The Hidden Face of Capitalism
Current events and history in Kenya are usually seen in the actions related to politics, law, governance and the leadership of the ruling classes. What is not seen or shown is the ideology of the ruling class — capitalism — underpinning all these actions. Historical records of Kenya show what the leaders and their parties say and do, what the constitution, the Parliament and the laws say about social and political issues, policies and events. But the presence of capitalism, which sets the direction for all happenings, rarely appears in the open.
Similarly hidden from news and public consciousness are the lives, livelihood and actions of working people and their struggles for survival in a hostile economic, political and social environment created by capitalism. Nor do their resistance to capitalism or their struggle for socialism feature in official records. Capitalism works behind the scene, unseen and unheard but relentlessly driving its agenda in a pre-determined hidden ideological direction set to defeat socialism and render capitalism and imperialism supreme. There is often a facade of democracy to obscure the hidden ‘private-profitgood’ agenda. What is made visible to the public are constitutions, elections, parliamentary systems, political parties and the legal framework that appear to be the force behind events. This is the situation in capitalist countries where the most obvious aspects are kept well hidden by the state in order to cover up its real purpose, – to serve corporate, ruling class and imperialist interests – at the expense of lives and livelihoods of workers, peasants and all working people. Even those actions that appear to be in the interest of working people have a hidden capitalist motive.

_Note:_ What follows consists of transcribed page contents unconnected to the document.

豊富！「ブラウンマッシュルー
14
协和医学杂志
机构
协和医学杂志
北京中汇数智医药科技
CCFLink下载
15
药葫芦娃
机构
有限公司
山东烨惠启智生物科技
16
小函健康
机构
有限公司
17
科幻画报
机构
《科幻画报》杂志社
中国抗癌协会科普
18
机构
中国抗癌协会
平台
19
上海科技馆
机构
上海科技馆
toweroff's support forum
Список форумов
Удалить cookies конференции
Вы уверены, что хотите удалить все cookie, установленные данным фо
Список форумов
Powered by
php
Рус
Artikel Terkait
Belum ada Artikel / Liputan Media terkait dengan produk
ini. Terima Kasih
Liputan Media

Capitalism then also hides from the public the negative impact of its rule. The first aspect it obscures is its very existence. Capitalism cannot be seen or understood in isolation from its opposite – socialism. A false impression is created that capitalism is the only possible way of organising societies. Resistance to capitalism is shown as acts of individuals driven by evil intentions and forces, for instance, in the case of Kimathi in Kenya and Mummer Gaddafi in Libya to mention a few. Capitalism assigns its own shortcomings and the crises it creates for working people to external factors or to the ‘evil intentions’ of ‘bad’ people, ‘terrorists’ and scapegoats a religion, a nationality, a gender, a region or individuals who support socialism – but never to the very nature of capitalism. It thus shows capitalism as TINA – There is No Alternative to it. It becomes so pervasive in every aspect of life that its very existence becomes invisible. It is everywhere, yet it is never identified as such.

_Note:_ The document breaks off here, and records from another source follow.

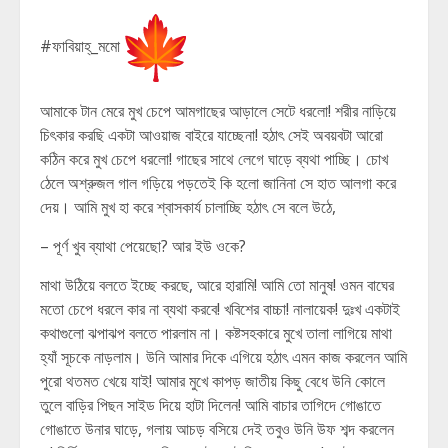
#ফাবিয়াহ্_মমো
আমাকে টান মেরে মুখ চেপে আমগাছের আড়ালে সেটে ধরলো! শরীর নাড়িয়ে
চিৎকার করছি একটা আওয়াজ বাইরে যাচ্ছেনা! হঠাৎ সেই অবয়বটা আরো
কঠিন করে মুখ চেপে ধরলো! গাছের সাথে লেগে ঘাড়ে ব্যথা পাচ্ছি। চোখ
ঠেলে অশ্রুজল গাল গড়িয়ে পড়তেই কি হলো জানিনা সে হাত আলগা করে
দেয়। আমি মুখ হা করে শ্বাসকার্য চালাচ্ছি হঠাৎ সে বলে উঠে,
– পূর্ণ খুব ব্যাথা পেয়েছো? আর ইউ ওকে?
মাথা উঠিয়ে বলতে ইচ্ছে করছে, আরে হারামি! আমি তো মানুষ! ওমন বাঘের
মতো চেপে ধরলে কার না ব্যথা করবে! খবিশের বাচ্চা! নালায়েক! দুঃখ একটাই
কথাগুলো ঝপাঝপ বলতে পারলাম না। কষ্টসহকারে মুখে তালা লাগিয়ে মাথা
হ্যাঁ সূচকে নাড়লাম। উনি আমার দিকে এগিয়ে হঠাৎ এমন কাজ করলেন আমি
পুরো থতমত খেয়ে যাই! আমার মুখে কাপড় জাতীয় কিছু বেধে উনি কোলে
তুলে বাড়ির পিছন সাইড দিয়ে হাটা দিলেন! আমি বাচার তাগিদে গোঙাতে
গোঙাতে উনার ঘাড়ে, গলায় আচড় বসিয়ে দেই তবুও উনি উফ শব্দ করলেন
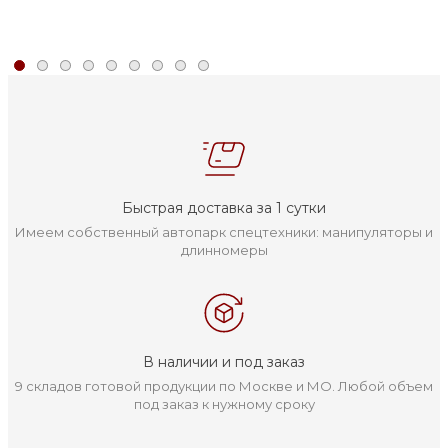
Быстрая доставка за 1 сутки
Имеем собственный автопарк спецтехники: манипуляторы и
длинномеры
В наличии и под заказ
9 складов готовой продукции по Москве и МО. Любой объем
под заказ к нужному сроку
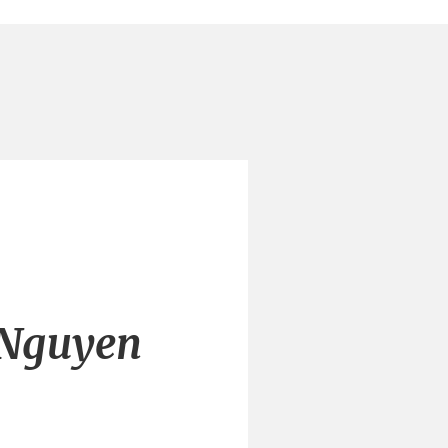
 Nguyen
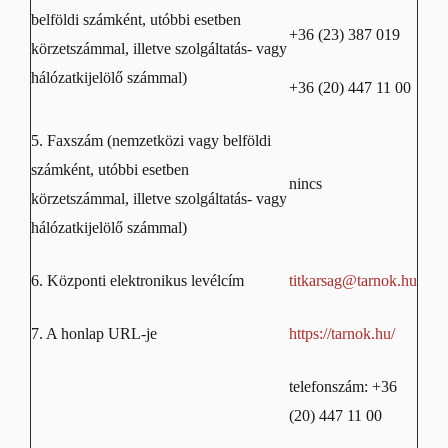
belföldi számként, utóbbi esetben
+36 (23) 387 019
körzetszámmal, illetve szolgáltatás- vagy
hálózatkijelölő számmal)
+36 (20) 447 11 00
5. Faxszám (nemzetközi vagy belföldi
számként, utóbbi esetben
nincs
körzetszámmal, illetve szolgáltatás- vagy
hálózatkijelölő számmal)
6. Központi elektronikus levélcím
titkarsag@tarnok.hu
7. A honlap URL-je
https://tarnok.hu/
telefonszám: +36
(20) 447 11 00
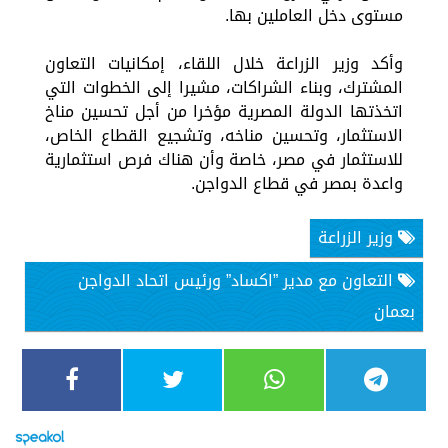
مستوى دخل العاملين بها.
وأكد وزير الزراعة خلال اللقاء، إمكانيات التعاون
المشترك، وبناء الشراكات، مشيرا إلى الخطوات التي
اتخذتها الدولة المصرية مؤخرا من أجل تحسين مناخ
الاستثمار، وتحسين مناخه، وتشجيع القطاع الخاص،
للاستثمار في مصر، خاصة وأن هناك فرص استثمارية
واعدة بمصر في قطاع الدواجن.
وزير الزراعة
التعاون مع مدير ”اكساد” ورئيس اتحاد الدواجن
بعمان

Another aspect that capitalism seeks to hide is the division of society into antagonistic classes, which are created by capitalism itself. Its solution to problems it creates is ‘we are all in it together’ when obviously the ruling classes are miles away from the reality of working-class lives. In order to silence resistance, it attacks the working class, its organisations like the trade unions and their leaders. Also included in their attacks are peasants, pastoralists, fisher people, as well as progressive professionals, students and activists. They thus clear the way for the bourgeoisie and compradors to gobble up the wealth of the nation without fear of being overthrown.
The third aspect that capitalism hides is its relentless pursuit for private profit that drives its acts of plunder, exploitation and oppression of working people. Its unseen and unwritten agenda drive events, which are then made to appear ‘normal’. Imperialism, with its support for the ruling class in Kenya ensures that it, and capitalism, remain unseen and un-mentioned in public. Yet, it takes the country in directions that satisfy only its neverending thirst for profit. It manipulates in its favour all democratic institutions, parliaments, political parties and even the Constitution. It uses the civic and military powers it controls to achieve its profitdriven agenda. It sweeps away any obstacle on its way just as a powerful river rushing to meet the sea sweeps away stones and rocks on its way.

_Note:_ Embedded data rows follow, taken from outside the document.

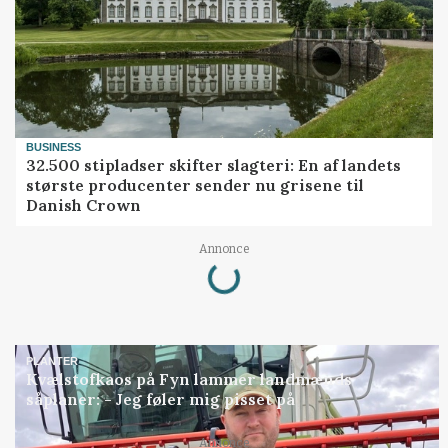
BUSINESS
32.500 stipladser skifter slagteri: En af landets
største producenter sender nu grisene til
Danish Crown
Loading...
Annonce
PLANTER
Kvælstofkaos på Fyn lammer landmænds
såplaner: - Jeg føler mig pisset på
Annonce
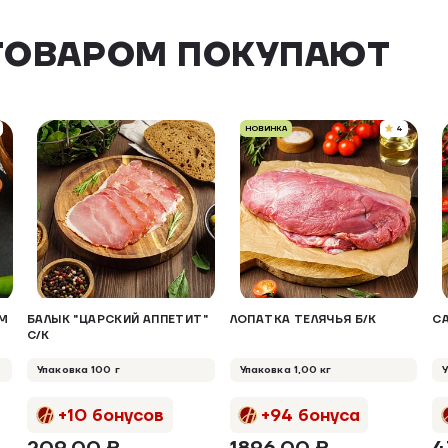
ТОВАРОМ ПОКУПАЮТ
НОВИНКА
4
ОМ
БАЛЫК "ЦАРСКИЙ АППЕТИТ"
ЛОПАТКА ТЕЛЯЧЬЯ Б/К
С
С/К
Упаковка 100 г
Упаковка 1,00 кг
+10 бонусов
+94 бонуса
209,00 ₽
1896,00 ₽
4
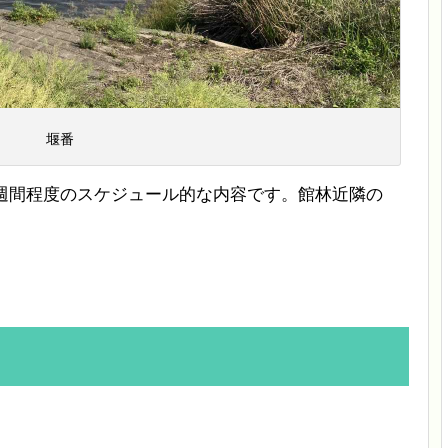
堰番
4週間程度のスケジュール的な内容です。館林近隣の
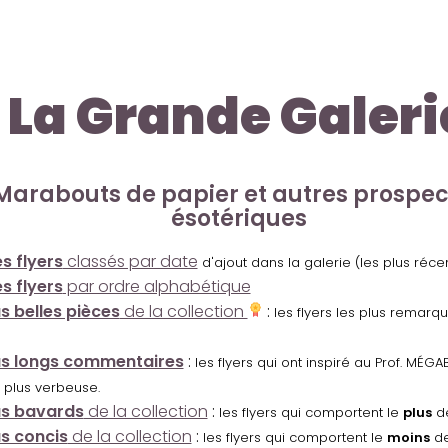
La Grande Galeri
Marabouts de papier et autres prospe
ésotériques
s flyers
classés par date
d'ajout dans la galerie (les plus réc
s flyers
par ordre alphabétique
us belles pièces
de la collection
:
les flyers les plus remarq
us longs commentaires
:
les flyers qui ont inspiré au Prof. MÉ
 plus verbeuse.
us bavards
de la collection
:
les flyers qui comportent le
plus
de
us concis
de la collection
:
les flyers qui comportent le
moins
de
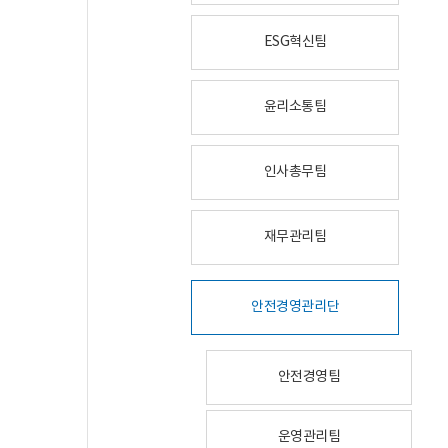
ESG혁신팀
윤리소통팀
인사총무팀
재무관리팀
안전경영관리단
안전경영팀
운영관리팀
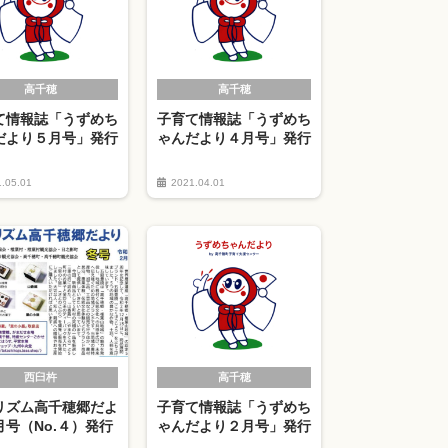
高千穂
高千穂
て情報誌「うずめち
子育て情報誌「うずめち
だより５月号」発行
ゃんだより４月号」発行
.05.01
2021.04.01
西臼杵
高千穂
リズム高千穂郷だよ
子育て情報誌「うずめち
月号（No.４）発行
ゃんだより２月号」発行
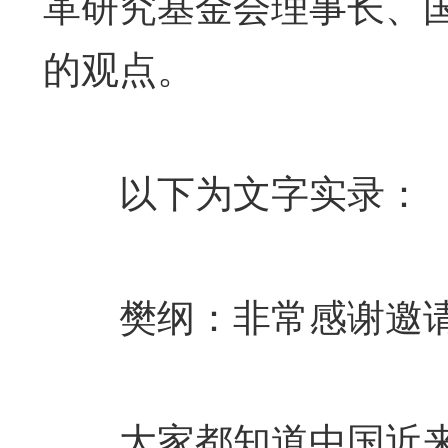
革研究基金会理事长、
的观点。
以下为文字实录：
樊纲：非常感谢邀请
大家都知道中国近来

But the stones and rocks are formidable entities. Socialism is the social counterpart of the stones and rocks in a river. People’s resistance to capitalism and the struggle for socialism has now become the defining feature of life. This scenario is true in most of Africa and, indeed, in most of the capitalist world where capitalism always finds resistance to its relentless agenda of exploitation and oppression in people’s search for socialism that alone can provide the justice and equality they seek.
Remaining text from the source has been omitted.